─── Record excerpts ───
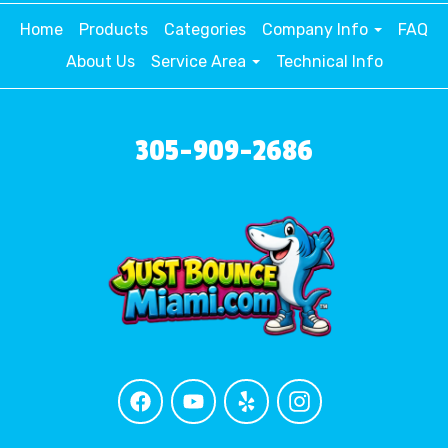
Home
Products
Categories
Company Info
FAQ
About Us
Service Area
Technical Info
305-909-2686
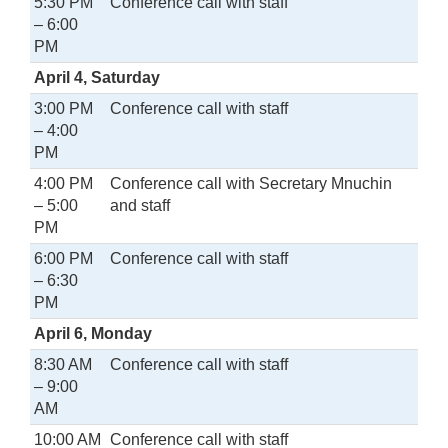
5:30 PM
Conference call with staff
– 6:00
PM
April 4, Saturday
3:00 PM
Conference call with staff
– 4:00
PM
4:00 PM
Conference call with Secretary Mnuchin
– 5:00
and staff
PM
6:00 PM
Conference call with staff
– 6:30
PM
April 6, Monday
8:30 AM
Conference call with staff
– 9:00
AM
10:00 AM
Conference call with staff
───
─── Record excerpts ───
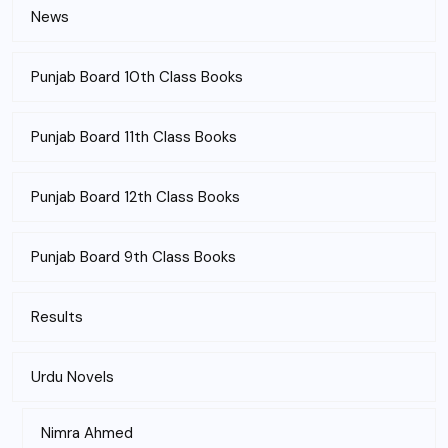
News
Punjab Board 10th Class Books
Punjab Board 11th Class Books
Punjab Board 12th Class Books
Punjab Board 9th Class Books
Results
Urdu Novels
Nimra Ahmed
───
Above are the records; repeat exactly the lines from the one holding "Punjab Board 10th Class Books" down to the one holding "Nimra Ahmed", end lines included.

● Result of this exercise
Punjab Board 10th Class Books
Punjab Board 11th Class Books
Punjab Board 12th Class Books
Punjab Board 9th Class Books
Results
Urdu Novels
Nimra Ahmed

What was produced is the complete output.